#### Exercise brief
Return the lines below that carry the word "yang".

+--

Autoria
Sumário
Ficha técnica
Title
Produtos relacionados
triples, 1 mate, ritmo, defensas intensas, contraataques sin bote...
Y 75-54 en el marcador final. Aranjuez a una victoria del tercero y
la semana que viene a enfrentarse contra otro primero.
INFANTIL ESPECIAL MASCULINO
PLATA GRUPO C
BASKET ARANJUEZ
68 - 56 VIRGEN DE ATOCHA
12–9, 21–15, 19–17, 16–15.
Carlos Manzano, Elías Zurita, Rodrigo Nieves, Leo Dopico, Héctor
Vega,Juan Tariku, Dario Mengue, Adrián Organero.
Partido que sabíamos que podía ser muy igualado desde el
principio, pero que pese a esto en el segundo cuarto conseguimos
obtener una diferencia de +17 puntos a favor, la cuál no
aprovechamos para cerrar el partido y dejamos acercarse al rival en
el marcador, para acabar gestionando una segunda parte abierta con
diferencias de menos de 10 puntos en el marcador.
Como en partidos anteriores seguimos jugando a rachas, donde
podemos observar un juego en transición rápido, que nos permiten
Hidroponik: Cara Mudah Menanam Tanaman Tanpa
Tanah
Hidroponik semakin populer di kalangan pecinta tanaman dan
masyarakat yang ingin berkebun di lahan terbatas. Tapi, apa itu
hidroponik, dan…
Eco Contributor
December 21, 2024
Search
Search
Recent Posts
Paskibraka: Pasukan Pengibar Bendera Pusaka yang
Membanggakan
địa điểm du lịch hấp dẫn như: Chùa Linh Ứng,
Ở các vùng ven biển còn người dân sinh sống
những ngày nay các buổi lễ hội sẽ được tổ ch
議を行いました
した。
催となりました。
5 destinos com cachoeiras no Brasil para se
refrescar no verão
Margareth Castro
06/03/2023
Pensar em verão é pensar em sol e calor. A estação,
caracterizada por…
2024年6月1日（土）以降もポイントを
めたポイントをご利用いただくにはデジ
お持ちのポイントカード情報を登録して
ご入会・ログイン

+--

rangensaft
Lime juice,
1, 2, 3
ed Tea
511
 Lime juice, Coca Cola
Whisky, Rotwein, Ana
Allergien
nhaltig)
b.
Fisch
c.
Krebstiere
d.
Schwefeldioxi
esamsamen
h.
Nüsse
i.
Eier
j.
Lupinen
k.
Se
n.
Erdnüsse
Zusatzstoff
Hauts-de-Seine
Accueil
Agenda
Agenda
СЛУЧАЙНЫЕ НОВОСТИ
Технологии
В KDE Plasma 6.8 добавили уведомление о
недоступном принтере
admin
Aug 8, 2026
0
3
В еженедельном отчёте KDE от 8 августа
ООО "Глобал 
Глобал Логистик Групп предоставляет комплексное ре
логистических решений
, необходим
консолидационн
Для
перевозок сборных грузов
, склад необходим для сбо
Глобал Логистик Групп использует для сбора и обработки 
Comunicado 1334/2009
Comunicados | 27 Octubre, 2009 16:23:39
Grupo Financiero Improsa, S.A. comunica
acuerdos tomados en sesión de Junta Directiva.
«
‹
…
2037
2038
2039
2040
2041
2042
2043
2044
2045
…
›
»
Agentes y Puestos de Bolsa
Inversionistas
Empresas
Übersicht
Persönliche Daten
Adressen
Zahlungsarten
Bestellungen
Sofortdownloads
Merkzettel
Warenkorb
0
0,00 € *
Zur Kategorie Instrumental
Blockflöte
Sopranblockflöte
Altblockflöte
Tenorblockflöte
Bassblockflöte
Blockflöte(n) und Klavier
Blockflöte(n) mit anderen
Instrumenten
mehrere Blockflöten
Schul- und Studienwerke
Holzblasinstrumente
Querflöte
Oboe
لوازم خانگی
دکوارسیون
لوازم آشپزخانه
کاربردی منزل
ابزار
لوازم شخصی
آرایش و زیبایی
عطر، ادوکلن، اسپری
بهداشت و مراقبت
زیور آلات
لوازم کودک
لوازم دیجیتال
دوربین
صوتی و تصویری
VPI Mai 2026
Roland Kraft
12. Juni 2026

+--

#### Answer section
masyarakat yang ingin berkebun di lahan terbatas. Tapi, apa itu
Paskibraka: Pasukan Pengibar Bendera Pusaka yang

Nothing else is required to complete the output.